__WHAT YOU SHOULD DO__:
Please read the records below and return each line holding the string "Bluetooth".

__PROVIDED ENTRIES__:
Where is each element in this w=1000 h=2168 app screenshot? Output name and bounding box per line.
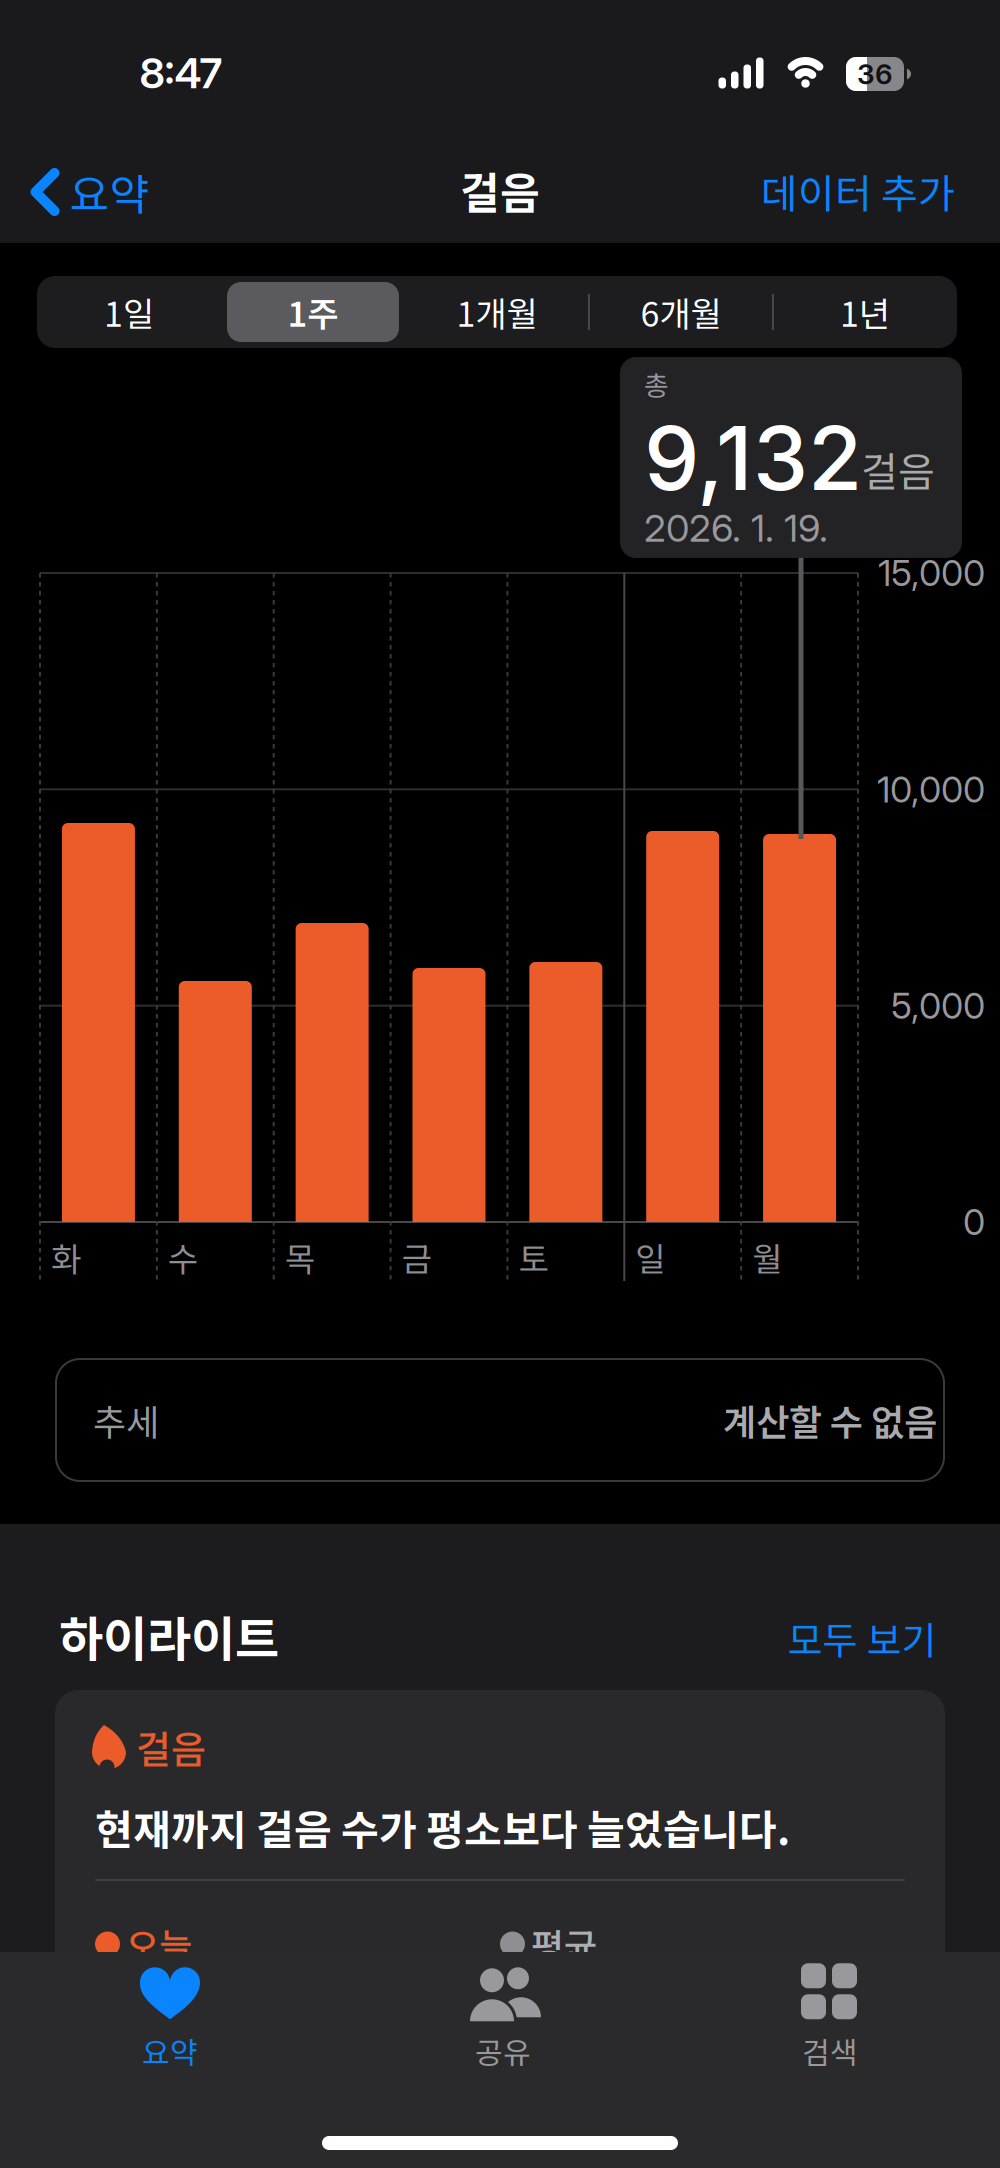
button[interactable]: 데이터 추가	[761, 162, 955, 220]
button[interactable]: 요약	[30, 161, 150, 223]
staticText: 데이터 추가	[761, 162, 955, 220]
button[interactable]: 검색	[710, 1958, 950, 2078]
button[interactable]: 1개월	[405, 276, 589, 348]
staticText: 평균	[531, 1918, 597, 1970]
button[interactable]: 모두 보기	[788, 1610, 936, 1666]
staticText: 0	[963, 1200, 985, 1244]
staticText: 걸음	[460, 159, 540, 221]
staticText: 계산할 수 없음	[723, 1394, 937, 1446]
staticText: 요약	[70, 161, 150, 223]
staticText: 요약	[142, 2029, 198, 2073]
staticText: 1일	[104, 287, 154, 337]
button[interactable]: 1년	[773, 276, 957, 348]
staticText: 현재까지 걸음 수가 평소보다 늘었습니다.	[95, 1797, 790, 1857]
staticText: 8:47	[140, 48, 222, 98]
staticText: 6개월	[640, 287, 722, 337]
staticText: 공유	[475, 2029, 531, 2073]
staticText: 15,000	[878, 551, 985, 595]
button[interactable]: 공유	[383, 1959, 623, 2079]
button[interactable]: 6개월	[589, 276, 773, 348]
staticText: 수	[168, 1233, 198, 1281]
staticText: 9,132	[644, 405, 862, 511]
staticText: 1개월	[456, 287, 538, 337]
button[interactable]: 1일	[37, 276, 221, 348]
staticText: 36	[857, 57, 893, 91]
staticText: 추세	[93, 1394, 159, 1446]
button[interactable]: 1주	[221, 276, 405, 348]
staticText: 걸음	[136, 1720, 206, 1774]
staticText: 금	[402, 1233, 432, 1281]
staticText: 화	[51, 1233, 81, 1281]
button[interactable]: 추세	[55, 1358, 945, 1482]
staticText: 토	[518, 1233, 548, 1281]
staticText: 5,000	[891, 984, 985, 1028]
staticText: 총	[644, 364, 669, 404]
staticText: 1주	[288, 287, 338, 337]
staticText: 검색	[802, 2029, 858, 2073]
staticText: 오늘	[126, 1918, 192, 1970]
staticText: 하이라이트	[59, 1601, 279, 1671]
staticText: 1년	[840, 287, 890, 337]
staticText: 2026. 1. 19.	[644, 505, 828, 551]
staticText: 일	[635, 1233, 665, 1281]
staticText: 모두 보기	[788, 1610, 936, 1666]
staticText: 목	[285, 1233, 315, 1281]
button[interactable]: 요약	[50, 1960, 290, 2080]
staticText: 10,000	[877, 768, 985, 811]
button[interactable]: 걸음	[55, 1690, 945, 2168]
staticText: 월	[752, 1233, 782, 1281]
staticText: 걸음	[861, 440, 935, 498]
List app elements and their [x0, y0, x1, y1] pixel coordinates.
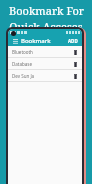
staticText: Bookmark For [9, 3, 84, 18]
staticText: Bluetooth [12, 49, 33, 55]
staticText: Bookmark [21, 37, 51, 45]
button[interactable]: Database [8, 58, 82, 69]
button[interactable]: Delete bookmark [72, 72, 78, 80]
button[interactable]: ADD [67, 37, 79, 45]
button[interactable]: Bluetooth [8, 46, 82, 57]
button[interactable]: Delete bookmark [72, 60, 78, 68]
staticText: ADD [68, 38, 78, 44]
button[interactable]: Dev Sun Ja [8, 70, 82, 81]
button[interactable]: Menu [11, 37, 19, 45]
button[interactable]: Delete bookmark [72, 48, 78, 56]
staticText: Dev Sun Ja [12, 73, 35, 79]
staticText: Database [12, 61, 32, 67]
staticText: Quick Acceses Letter [0, 19, 92, 49]
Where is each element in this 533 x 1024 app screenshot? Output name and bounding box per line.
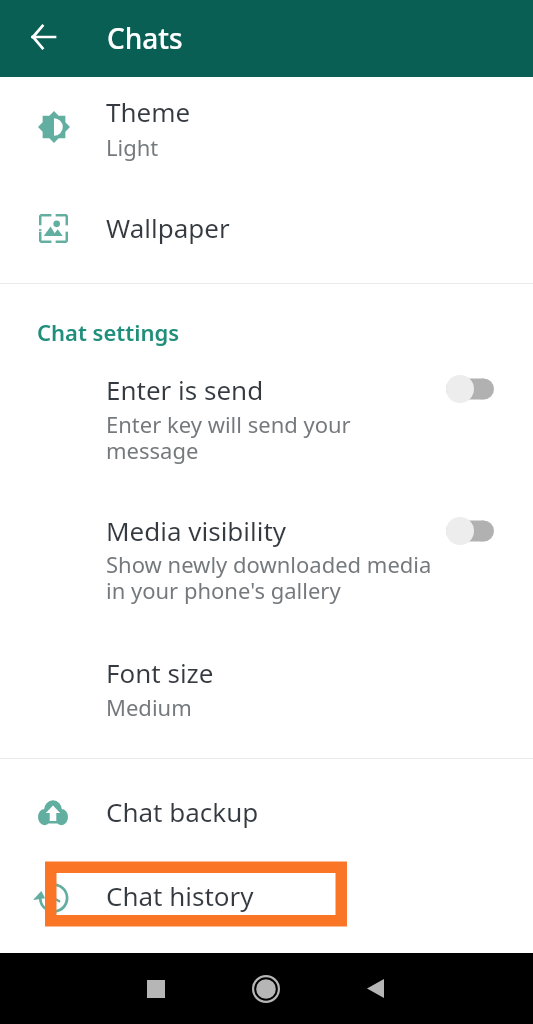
button[interactable]: Recent apps	[133, 966, 178, 1011]
staticText: Chat settings	[37, 317, 180, 347]
button[interactable]: Back	[353, 966, 398, 1011]
staticText: Theme	[106, 94, 191, 129]
staticText: Font size	[106, 655, 214, 690]
staticText: Enter key will send your message	[106, 409, 351, 466]
staticText: Chats	[107, 19, 183, 57]
button[interactable]: Enter is send	[0, 364, 533, 474]
button[interactable]: Navigate up	[17, 11, 69, 63]
staticText: Medium	[106, 692, 192, 722]
button[interactable]: Media visibility toggle, off	[438, 517, 494, 545]
button[interactable]: Chat history	[0, 859, 533, 931]
button[interactable]: Font size	[0, 648, 533, 732]
button[interactable]: Home	[243, 966, 288, 1011]
staticText: Chat history	[106, 878, 254, 913]
button[interactable]: Media visibility	[0, 506, 533, 618]
button[interactable]: Theme	[0, 88, 533, 176]
staticText: Show newly downloaded media in your phon…	[106, 549, 432, 606]
button[interactable]: Enter is send toggle, off	[438, 375, 494, 403]
button[interactable]: Chat backup	[0, 778, 533, 850]
staticText: Enter is send	[106, 372, 264, 407]
staticText: Wallpaper	[106, 210, 230, 245]
staticText: Media visibility	[106, 513, 287, 548]
staticText: Light	[106, 132, 159, 162]
staticText: Chat backup	[106, 794, 259, 829]
button[interactable]: Wallpaper	[0, 190, 533, 270]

__TASK RESPONSE__:
staticText: Bluetooth [12, 49, 33, 55]
button[interactable]: Bluetooth [8, 46, 82, 57]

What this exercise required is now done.